When I think about a ripple effect, I think about the effect a rock has when it is thrown into the calm waters of a pond. The energy released by the initial splash disturbs the stillness of the water as the ripples travel out, some even touching the shore. But eventually these ripples dissipate and the waters retreat back into a calm. The only way to keep the waters stirred is to keep splashing, to keep the energy going.


Evangelism in a church is often like splashing water in a pond. For evangelism to keep its proper place there must be continual evangelistic ripples in the church. The ripples spread in all directions transforming lives as they go.


In looking at evangelism in the body of Christ, there are at least six ripples that need to be energized continually. Let’s look at each of these along with some recommendations for ways to keep the ripple effect going.


At the end of this blog, I'm making available a free download: Suggestions for an Annual Evangelism Strategy. Even if you only get one idea from it, it will be worth it.


1. The first ripple is the pastor.

He is the initial splash in the waters of evangelism. According to the Scriptures, he is one of those charged with the responsibility to equip the church for the work of the ministry (Ephesians 4:11-12). Certainly a huge part of that work would be evangelism.
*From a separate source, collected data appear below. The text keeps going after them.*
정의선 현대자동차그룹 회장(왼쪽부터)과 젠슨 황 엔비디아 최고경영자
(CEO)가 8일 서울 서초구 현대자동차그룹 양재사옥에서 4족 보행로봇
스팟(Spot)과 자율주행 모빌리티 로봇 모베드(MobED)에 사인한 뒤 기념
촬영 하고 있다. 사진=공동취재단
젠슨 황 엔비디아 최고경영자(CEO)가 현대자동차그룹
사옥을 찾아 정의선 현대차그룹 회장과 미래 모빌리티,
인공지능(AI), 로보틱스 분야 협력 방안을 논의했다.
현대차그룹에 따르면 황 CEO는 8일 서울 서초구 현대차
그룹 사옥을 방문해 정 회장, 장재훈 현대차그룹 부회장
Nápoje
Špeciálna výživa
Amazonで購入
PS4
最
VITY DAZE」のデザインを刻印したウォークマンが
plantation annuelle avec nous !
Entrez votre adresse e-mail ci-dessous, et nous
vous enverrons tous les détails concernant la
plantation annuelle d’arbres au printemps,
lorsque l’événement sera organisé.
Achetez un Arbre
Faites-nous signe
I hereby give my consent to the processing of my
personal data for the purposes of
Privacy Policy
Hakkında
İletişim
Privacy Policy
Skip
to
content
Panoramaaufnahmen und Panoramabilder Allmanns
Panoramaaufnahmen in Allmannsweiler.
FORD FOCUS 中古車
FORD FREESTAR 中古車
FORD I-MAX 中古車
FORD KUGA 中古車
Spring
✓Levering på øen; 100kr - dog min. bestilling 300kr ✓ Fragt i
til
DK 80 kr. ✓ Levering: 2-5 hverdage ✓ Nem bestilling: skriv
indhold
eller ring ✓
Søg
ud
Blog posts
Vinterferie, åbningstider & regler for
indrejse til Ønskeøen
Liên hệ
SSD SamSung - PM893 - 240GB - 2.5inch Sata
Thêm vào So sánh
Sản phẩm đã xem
What can a pastor do for himself and the church that will keep evangelism stirring on an annual basis? Here are some ideas:

  • Be challenged intellectually in evangelism. The pastor should read 2 or 3 good books a year on the subject of evangelism. These should both be intellectual and passionate.

  • Pastor should schedule weekly evangelistic visits.

  • Meet weekly with another pastor friend and share not only personal and church items, but hold one another accountable in your Christian witness.

  • Plan and calendar a yearly evangelism strategy through church leadership. (see Suggestions for an Annual Evangelism Strategy button at end)

  • Mentor one or two new believers each year. This will help you to see a renewed perspective of newfound faith. It will keep you fresh.

  • Establish a seasonal church-wide need-based evangelism and outreach ministry.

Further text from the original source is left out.